Educational technology has created a new environment of openness to reformulating pedagogies—a wider range of educational approaches are emerging, and we are increasingly able to validate results through assessment and data analysis.
Taking a look through time, when we consider instructional strategies in the context of current and historical trends, it can be enlightening to go back to the earliest teaching and learning practices.
Doing so, we find that our new instructional trends derive considerably from very old methods!
Anything that we have to learn to do we learn by the actual doing of it… We become just by doing just acts, temperate by doing temperate ones, brave by doing brave ones.
This quote by Aristotle is echoed in today's active learning trends: project-based learning, hackathons, apprenticeships, and other forms of experiential learning.
Even before the invention of writing, we know that societies had well-developed systems for retaining information over time, and for imparting knowledge and culture to each successive generation.

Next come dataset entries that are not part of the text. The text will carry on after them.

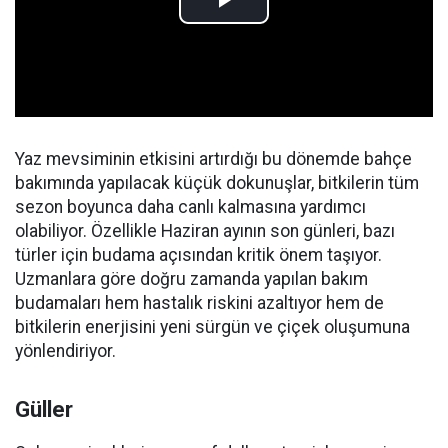
Yaz mevsiminin etkisini artırdığı bu dönemde bahçe
bakımında yapılacak küçük dokunuşlar, bitkilerin tüm
sezon boyunca daha canlı kalmasına yardımcı
olabiliyor. Özellikle Haziran ayının son günleri, bazı
türler için budama açısından kritik önem taşıyor.
Uzmanlara göre doğru zamanda yapılan bakım
budamaları hem hastalık riskini azaltıyor hem de
bitkilerin enerjisini yeni sürgün ve çiçek oluşumuna
yönlendiriyor.
Güller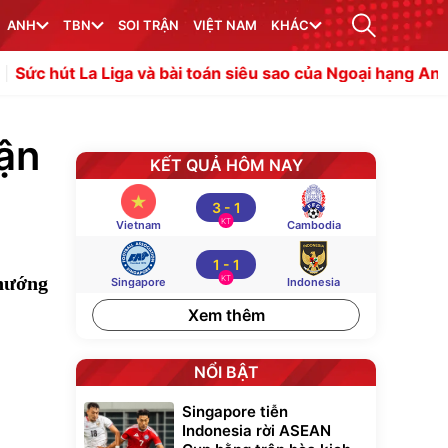
ANH
TBN
SOI TRẬN
VIỆT NAM
KHÁC
Liga và bài toán siêu sao của Ngoại hạng Anh
Hụt Vinici
ận
KẾT QUẢ HÔM NAY
3
-
1
KT
Vietnam
Cambodia
1
-
1
 hướng
KT
Singapore
Indonesia
Xem thêm
NỔI BẬT
Singapore tiễn
Indonesia rời ASEAN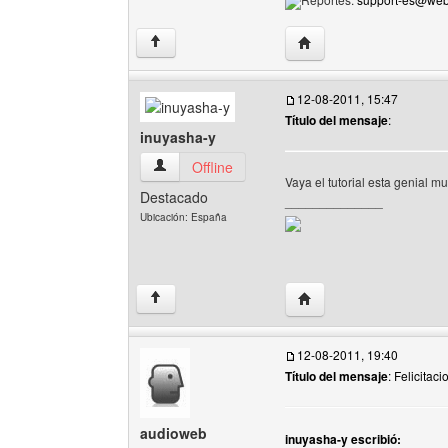
Visitar sitio web del au
↑
12-08-2011, 15:47
Título del mensaje
:
inuyasha-y
inuyasha-y Ver perfil del usuario
Offline
Vaya el tutorial esta genial 
Destacado
______________
Ubicación: España
Visitar sitio web del aut
↑
12-08-2011, 19:40
Título del mensaje
: Felicitac
audioweb
inuyasha-y escribió: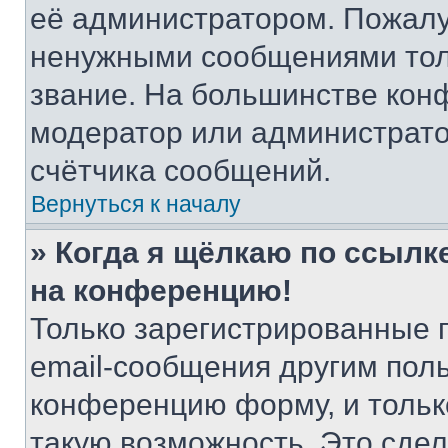
её администратором. Пожалу
ненужными сообщениями толь
звание. На большинстве кон
модератор или администрато
счётчика сообщений.
Вернуться к началу
» Когда я щёлкаю по ссылке
на конференцию!
Только зарегистрированные 
email-сообщения другим пол
конференцию форму, и тольк
такую возможность. Это сдел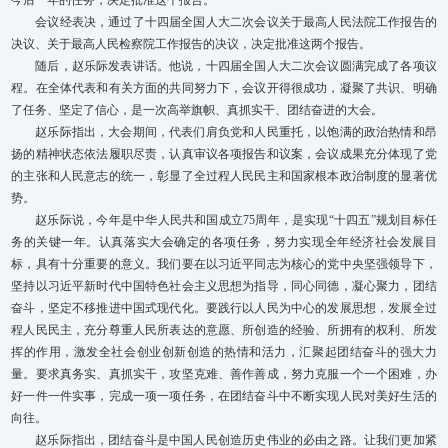
会议经表决，通过了十四届全国人大二次会议关于最高人民法院工作报告的
决议、关于最高人民检察院工作报告的决议，决定批准这两个报告。
随后，赵乐际发表讲话。他说，十四届全国人大二次会议圆满完成了各项议
程。在全体代表和有关方面的共同努力下，会议开得很成功，凝聚了共识、明确
了任务、坚定了信心，是一次高举旗帜、真抓实干、团结奋进的大会。
赵乐际指出，大会期间，代表们肩负党和人民重托，以饱满的政治热情和昂
扬的精神状态依法履职尽责，认真审议各项报告和议案，会议成果充分体现了党
的主张和人民意志的统一，彰显了全过程人民民主和国家根本政治制度的显著优
势。
赵乐际说，今年是中华人民共和国成立75周年，是实现“十四五”规划目标任
务的关键一年。认真落实大会确定的各项任务，努力实现全年经济社会发展目
标，具有十分重要的意义。我们要在以习近平同志为核心的党中央坚强领导下，
坚持以习近平新时代中国特色社会主义思想为指导，同心同德，凝心聚力，团结
奋斗，坚定不移推进中国式现代化。要践行以人民为中心的发展思想，发展全过
程人民民主，充分尊重人民所表达的意愿、所创造的经验、所拥有的权利、所发
挥的作用，激发全社会创业创新创造的热情和活力，汇聚起团结奋斗的强大力
量。要求真务实、真抓实干，攻坚克难、善作善成，努力克服一个一个困难，办
好一件一件实事，完成一项一项任务，在团结奋斗中不断实现人民对美好生活的
向往。
赵乐际指出，团结奋斗是中国人民创造历史伟业的必由之路。让我们更加紧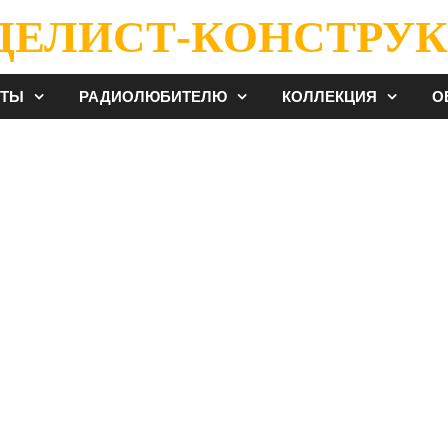
ДЕЛИСТ-КОНСТРУК
ЕТЫ
РАДИОЛЮБИТЕЛЮ
КОЛЛЕКЦИЯ
О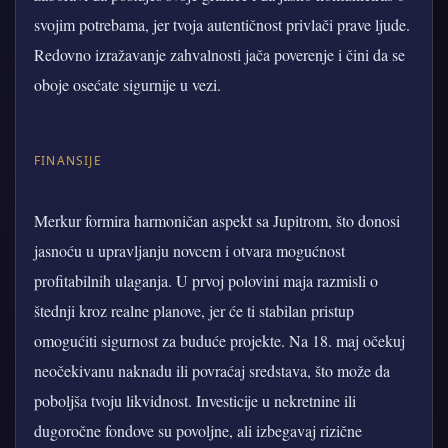
svojim potrebama, jer tvoja autentičnost privlači prave ljude.
Redovno izražavanje zahvalnosti jača poverenje i čini da se
oboje osećate sigurnije u vezi.
FINANSIJE
Merkur formira harmoničan aspekt sa Jupitrom, što donosi
jasnoću u upravljanju novcem i otvara mogućnost
profitabilnih ulaganja. U prvoj polovini maja razmisli o
štednji kroz realne planove, jer će ti stabilan pristup
omogućiti sigurnost za buduće projekte. Na 18. maj očekuj
neočekivanu naknadu ili povraćaj sredstava, što može da
poboljša tvoju likvidnost. Investicije u nekretnine ili
dugoročne fondove su povoljne, ali izbegavaj rizične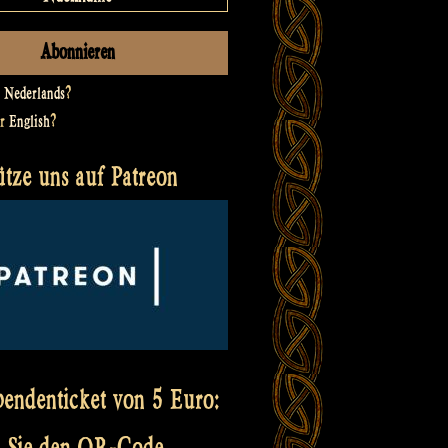
t
Nederlands
?
er
English
?
ütze uns auf Patreon
pendenticket von 5 Euro:
 Sie den QR-Code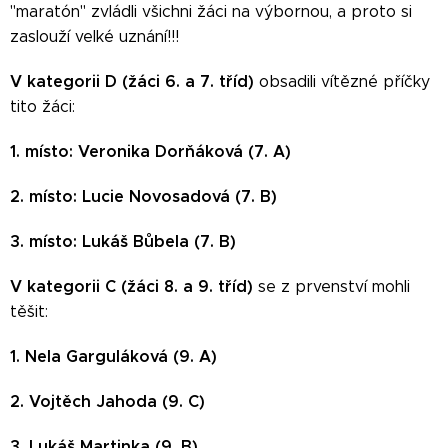
"maratón" zvládli všichni žáci na výbornou, a proto si
zaslouží velké uznání!!!
V kategorii D (žáci 6. a 7. tříd)
obsadili vítězné příčky
tito žáci:
1. místo: Veronika Dorňáková (7. A)
2. místo: Lucie Novosadová (7. B)
3. místo: Lukáš Bůbela (7. B)
V kategorii C (žáci 8. a 9. tříd)
se z prvenství mohli
těšit:
1. Nela Garguláková (9. A)
2. Vojtěch Jahoda (9. C)
3. Lukáš Martinka (9. B)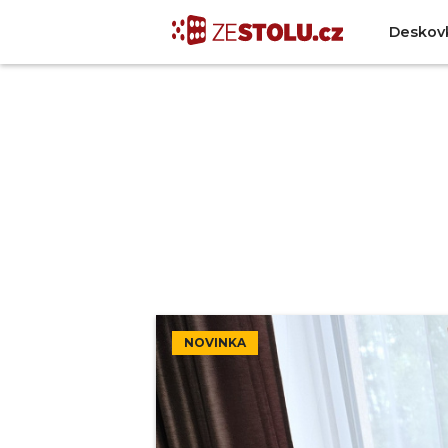
Deskov
NOVINKA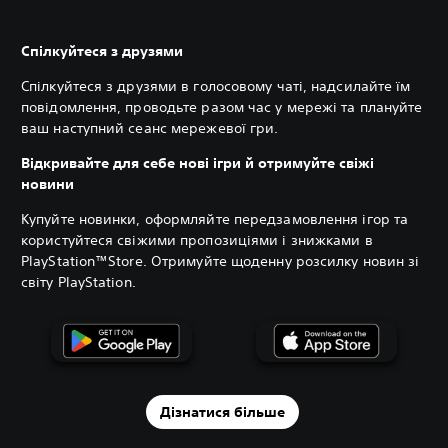
Спілкуйтеся з друзями
Спілкуйтеся з друзями в голосовому чаті, надсилайте їм
повідомлення, проводьте разом час у мережі та плануйте
ваш наступний сеанс мережевої гри.
Відкривайте для себе нові ігри й отримуйте свіжі
новини
Купуйте новинки, оформляйте передзамовлення ігор та
користуйтеся свіжими пропозиціями і знижками в
PlayStation™Store. Отримуйте щоденну розсилку новин зі
світу PlayStation.
Дізнатися більше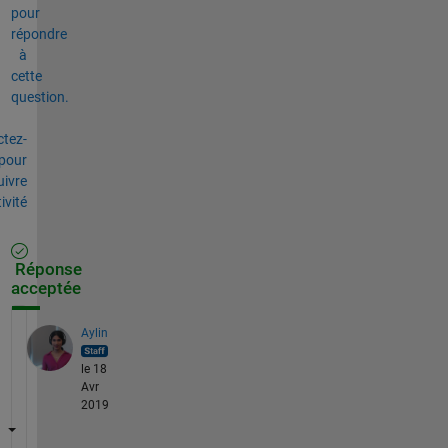
pour
répondre
à
cette
question.
tez-
pour
uivre
tivité
Réponse
acceptée
Aylin
le 18
Avr
2019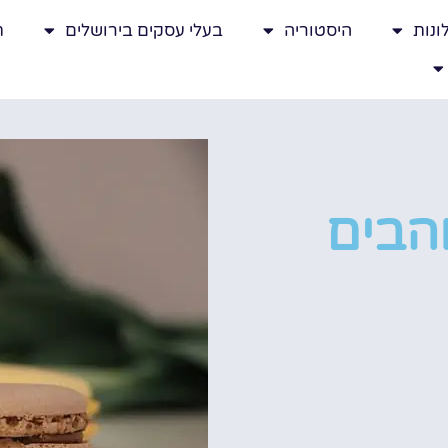
ונות
היסטוריה
בעלי עסקים בירושלים
ת
והבים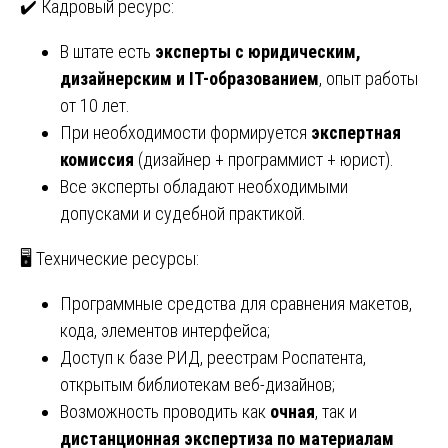
✔️ Кадровый ресурс:
В штате есть
эксперты с юридическим,
дизайнерским и IT-образованием
, опыт работы
от 10 лет.
При необходимости формируется
экспертная
комиссия
(дизайнер + программист + юрист).
Все эксперты обладают необходимыми
допусками и судебной практикой.
🖥️ Технические ресурсы:
Программные средства для сравнения макетов,
кода, элементов интерфейса;
Доступ к базе РИД, реестрам Роспатента,
открытым библиотекам веб-дизайнов;
Возможность проводить как
очная
, так и
дистанционная экспертиза по материалам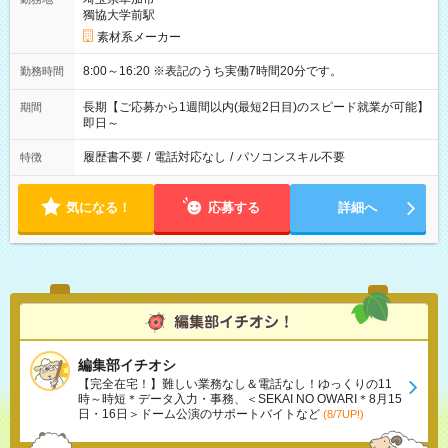
獨協大学前駅
素材系メーカー
8:00～16:20 ※表記のうち実働7時間20分です。
勤務時間
長期【ご応募から1週間以内(最短2日目)のスピード就業が可能】
期間
即日～
履歴書不要
/
電話対応なし
/
パソコンスキル不要
特徴
気になる！
応募する
詳細へ
編集部イチオシ
【完全在宅！】難しい業務なし＆電話なし！ゆっくりの11
時～時短＊データ入力・事務、＜SEKAI NO OWARI＊8月15
日・16日＞ドーム公演のサポートバイトなど
(8/7UP!)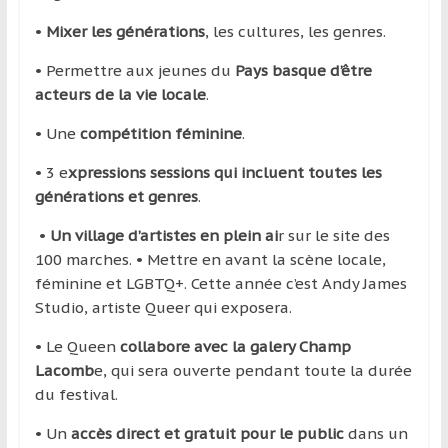
•
Mixer les générations
, les cultures, les genres.
• Permettre aux jeunes du
Pays basque d’être
acteurs de la vie locale
.
• Une
compétition féminine
.
• 3 e
xpressions sessions qui incluent toutes les
générations et genres
.
•
Un village d’artistes en plein ai
r sur le site des
100 marches. • Mettre en avant la scène locale,
féminine et LGBTQ+. Cette année c’est Andy James
Studio, artiste Queer qui exposera.
• Le Queen
collabore avec la galery Champ
Lacomb
e, qui sera ouverte pendant toute la durée
du festival.
• Un
accès direct et gratuit pour le public
dans un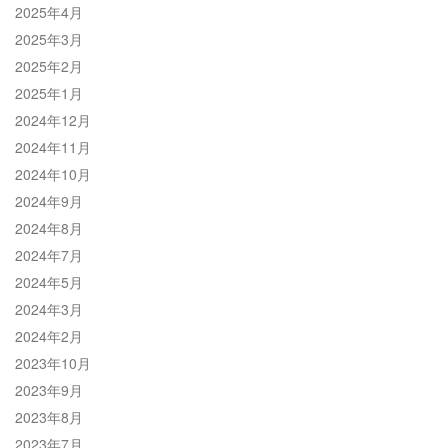
2025年4月
2025年3月
2025年2月
2025年1月
2024年12月
2024年11月
2024年10月
2024年9月
2024年8月
2024年7月
2024年5月
2024年3月
2024年2月
2023年10月
2023年9月
2023年8月
2023年7月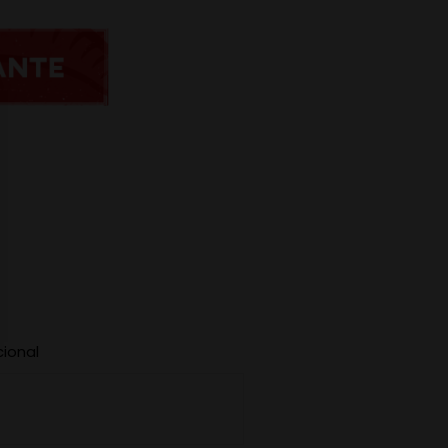
cional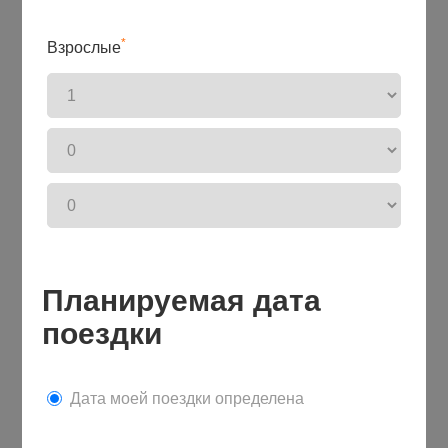
*
Взрослые
Планируемая дата
поездки
Дата моей поездки определена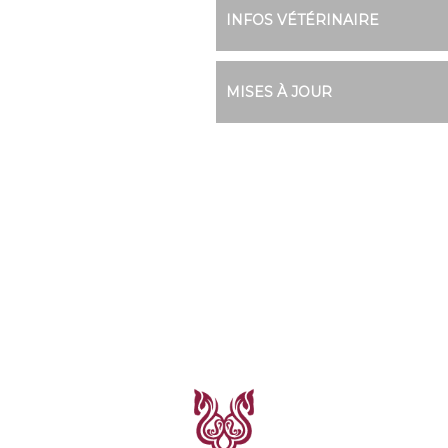
INFOS VÉTÉRINAIRE
MISES À JOUR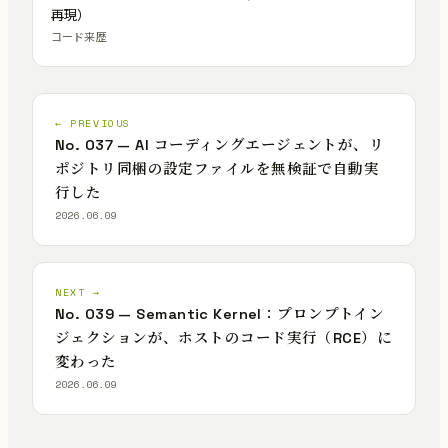
再現）
コード来歴
← PREVIOUS
No. 037 — AI コーディングエージェントが、リ
ポジトリ同梱の設定ファイルを無検証で自動実
行した
2026.06.09
NEXT →
No. 039 — Semantic Kernel：プロンプトイン
ジェクションが、ホストのコード実行（RCE）に
変わった
2026.06.09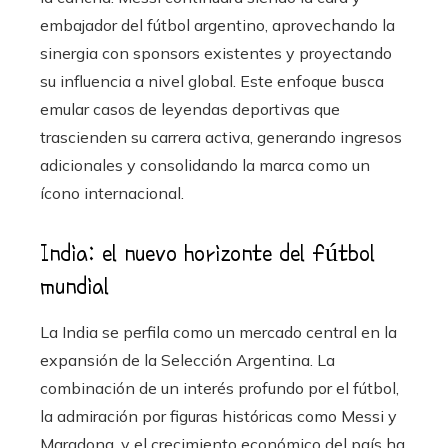
embajador del fútbol argentino, aprovechando la
sinergia con sponsors existentes y proyectando
su influencia a nivel global. Este enfoque busca
emular casos de leyendas deportivas que
trascienden su carrera activa, generando ingresos
adicionales y consolidando la marca como un
ícono internacional.
India: el nuevo horizonte del fútbol
mundial
La India se perfila como un mercado central en la
expansión de la Selección Argentina. La
combinación de un interés profundo por el fútbol,
la admiración por figuras históricas como Messi y
Maradona, y el crecimiento económico del país ha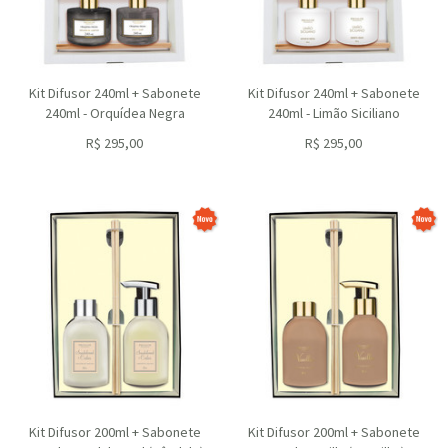
Kit Difusor 240ml + Sabonete
Kit Difusor 240ml + Sabonete
240ml - Orquídea Negra
240ml - Limão Siciliano
R$
295,00
R$
295,00
ou R$
265,50
no depósito
ou R$
265,50
no depósito
Kit Difusor 200ml + Sabonete
Kit Difusor 200ml + Sabonete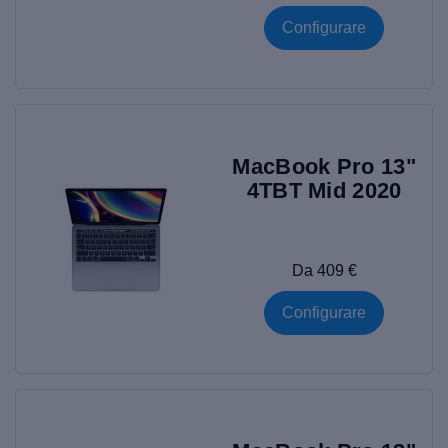
Configurare
MacBook Pro 13"
4TBT Mid 2020
Da 409 €
Configurare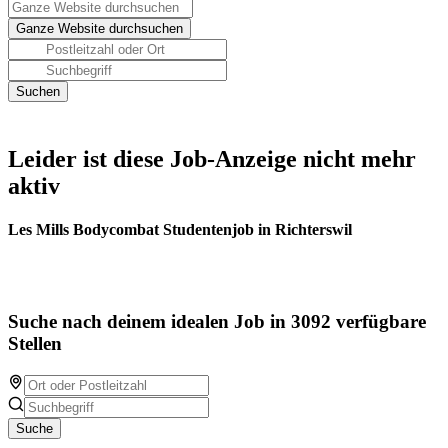
Leider ist diese Job-Anzeige nicht mehr
aktiv
Les Mills Bodycombat Studentenjob in Richterswil
Suche nach deinem idealen Job in 3092 verfügbare
Stellen
Suche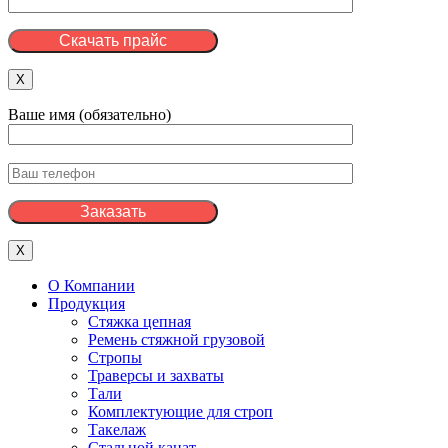
X
Ваше имя (обязательно)
X
О Компании
Продукция
Стяжка цепная
Ремень стяжной грузовой
Стропы
Траверсы и захваты
Тали
Комплектующие для строп
Такелаж
Стальной канат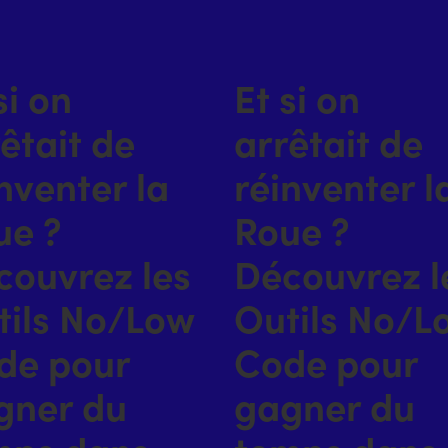
si on
Et si on
êtait de
arrêtait de
nventer la
réinventer l
ue ?
Roue ?
couvrez les
Découvrez l
tils No/Low
Outils No/L
de pour
Code pour
gner du
gagner du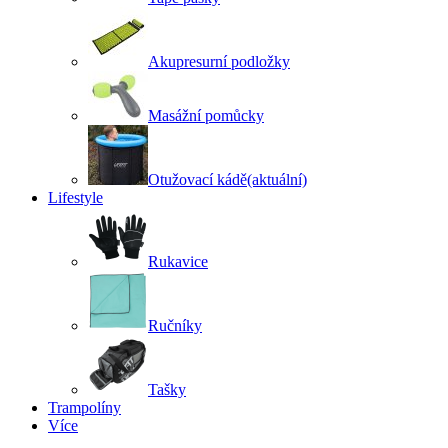
Akupresurní podložky
Masážní pomůcky
Otužovací kádě
(aktuální)
Lifestyle
Rukavice
Ručníky
Tašky
Trampolíny
Více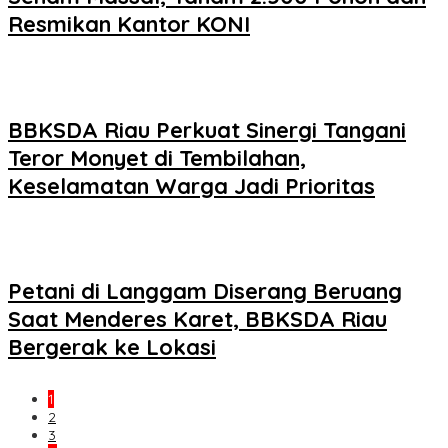
Resmikan Kantor KONI
BBKSDA Riau Perkuat Sinergi Tangani
Teror Monyet di Tembilahan,
Keselamatan Warga Jadi Prioritas
Petani di Langgam Diserang Beruang
Saat Menderes Karet, BBKSDA Riau
Bergerak ke Lokasi
1
2
3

These systems certainly relied heavily on developing the strength and utilization of memory. Of course, the role of memory in learning hardly diminished even after the advent of writing, In the technology and information age, however, schools seem to be placing less value on memorization and memory skills.
Memorization has been a core part of religious learning in particular, since humans began telling stories and developing oral traditions. Ancient cultures developed a range of methods to transmit knowledge: mnemonic techniques like the method of loci (memory palace), repetitive chanting, and codification of knowledge into symbolic representations, just to name a few.
The results achieved by the ancients can seem super-human. Whether we think of a classical Greek rhapsode memorizing the epic works of Homer, or Vedic scholars mastering tens of thousands of verses, the sheer volume of content that humans memorized seems beyond enormous.
Sudha Gopalakrishnan, former Director of the National Manuscripts Mission in Delhi, gives some insight into the processes used in memorizing the Vedas:
...the preservation of large portions of the Vedic corpus went on for centuries through a complex, highly codified method of transmission. Elaborate, highly sophisticated and foolproof mnemonic methods were used to instruct and memorize these compositions, which eliminated or decreased the danger of losing words, syllables or accent. The extraordinary effort of memorization emphasized correct pronunciation (akshara suddhi), correct duration of utterance (matra suddhi), and correct intonation of accents (svara suddhi).
Dr. Gopalakrishnan's question is well worth considering. However, we might acknowledge that, with the steady growth of information technology, memorization is becoming less valued. If we can readily get most information on our cell phones, why memorize anything at all?
The answer—development of memory skills provide students with valuable means to learn more quickly and more profoundly.
We might consider that, in today's classroom, when students are expected to memorize content, they are often not taught how (i.e., effective methods) to memorize. Meanwhile, we know from experience and data that active recall approaches to learning produce some of the best educational results.
Moreover, studies on competitive memory athletes has shown that people who regularly use the method of loci—a mnemonic technique that originated in ancient Greece and Rome--experience beneficial changes to the brain, a strengthening of the structures that store and recall memories.
Memorization offers a specific case where students benefit from a focus on "learning how to learn." Fortunately, there are a wealth of approaches that we can draw from.